— Task goal —
Each line of the data below holding the word "cher" must be copied.

Items from a data source:
_ _ _ _ _ _ _

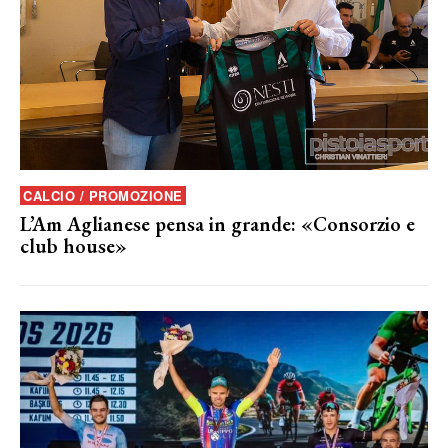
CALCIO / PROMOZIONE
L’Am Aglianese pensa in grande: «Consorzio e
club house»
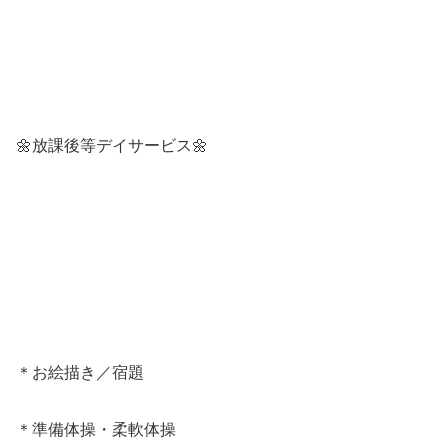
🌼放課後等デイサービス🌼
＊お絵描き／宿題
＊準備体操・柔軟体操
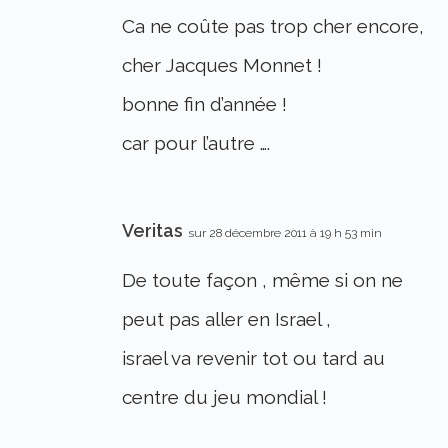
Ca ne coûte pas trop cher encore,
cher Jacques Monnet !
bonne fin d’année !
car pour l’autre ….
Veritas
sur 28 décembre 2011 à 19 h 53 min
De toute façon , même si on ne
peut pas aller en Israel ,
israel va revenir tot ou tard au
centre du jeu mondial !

_ _ _ _ _ _ _

— Exercise solution —
Ca ne coûte pas trop cher encore,
cher Jacques Monnet !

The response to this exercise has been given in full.